Proprio di quell’amore che vuole abbracciare, baciare; che ti fa stringere gli occhi e le mani. Vorresti davvero aggrapparti a una colonna per le vie Sampierdarena; passare le dita, fin quasi a sentire dolore, sui muri di via Cornigliano, come in una carezza. E camminiamo per le strade, una qualunque – via Fieschi, corso Mentana – giusto perché senta i nostri passi. Parliamo all’incrocio di via Timavo senza aver niente da dire se non che fa caldo, ma domani certo arriverà un po’ di brezza. E ci affacciamo alla finestra, come di notte si osserva un figlio sperando che il sonno porti via la febbre.

Dunque si può amare una città, ma proprio dello stesso amore che credevamo riservato alle persone. Genova che è pietra, ma anche nome, idea, sensazione, forse sogno quando nemmeno riesci a mettere insieme una parola. Genova che è uomini e donne, ma non soltanto alcuni, quelli che ci sono cari. Tutti o nessuno. Perfino chi non è più o non ancora. Genova che è tempo e non ti serve a niente fissarla immobile da Castelletto, dai Magazzini del Cotone.

Genova che ha dato una misura ai nostri passi, ci ha insegnato le salite e le discese.

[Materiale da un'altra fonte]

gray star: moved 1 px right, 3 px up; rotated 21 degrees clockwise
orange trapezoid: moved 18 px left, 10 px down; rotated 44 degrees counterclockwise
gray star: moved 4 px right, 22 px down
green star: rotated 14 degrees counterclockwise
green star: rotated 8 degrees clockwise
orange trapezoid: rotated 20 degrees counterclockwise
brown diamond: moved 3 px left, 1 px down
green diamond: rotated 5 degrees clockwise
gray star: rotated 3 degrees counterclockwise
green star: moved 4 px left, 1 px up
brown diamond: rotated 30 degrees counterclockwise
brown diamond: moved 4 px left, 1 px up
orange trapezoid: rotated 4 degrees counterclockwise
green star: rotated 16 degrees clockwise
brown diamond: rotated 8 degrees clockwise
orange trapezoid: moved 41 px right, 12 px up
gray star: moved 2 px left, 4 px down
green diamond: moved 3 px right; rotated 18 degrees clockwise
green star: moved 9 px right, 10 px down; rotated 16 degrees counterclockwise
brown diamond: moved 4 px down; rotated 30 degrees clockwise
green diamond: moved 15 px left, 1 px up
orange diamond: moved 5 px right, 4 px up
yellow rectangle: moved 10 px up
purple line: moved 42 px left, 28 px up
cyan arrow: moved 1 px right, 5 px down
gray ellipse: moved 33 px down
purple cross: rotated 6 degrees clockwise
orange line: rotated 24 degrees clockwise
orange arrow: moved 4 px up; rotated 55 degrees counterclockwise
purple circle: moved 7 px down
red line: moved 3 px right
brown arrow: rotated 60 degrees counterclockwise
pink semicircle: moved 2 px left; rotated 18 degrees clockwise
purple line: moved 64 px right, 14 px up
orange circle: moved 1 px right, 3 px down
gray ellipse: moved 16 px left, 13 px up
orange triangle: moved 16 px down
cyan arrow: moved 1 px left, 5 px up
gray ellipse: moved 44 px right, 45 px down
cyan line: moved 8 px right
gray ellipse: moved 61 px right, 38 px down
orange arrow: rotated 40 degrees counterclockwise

Genova che ci ha dato il mare, non solo per partire o per tornare, ma per ricordarci – hai già dimenticato i primi tuffi dalla scogliera? – che non è vita, né gioia, se non ti immergi davvero. Genova dei dolori e del sollievo, come nelle luci violette dei padiglioni di San Martino. Genova che ci aspetta anche se non c’è più il nostro nome su un campanello dove suonare.

Genova che non cerca elemosina – forse non la dà, ma certo non la vuole – e non attende nessuno che la salvi. Piuttosto non sarebbe più lei, non sarebbe più viva. Genova che noi tutti stanotte temiamo si dimentichi di essere città, ma soltanto palazzi, strade, pietra e cemento che si sfalda.

Genova non è nostra. Siamo noi.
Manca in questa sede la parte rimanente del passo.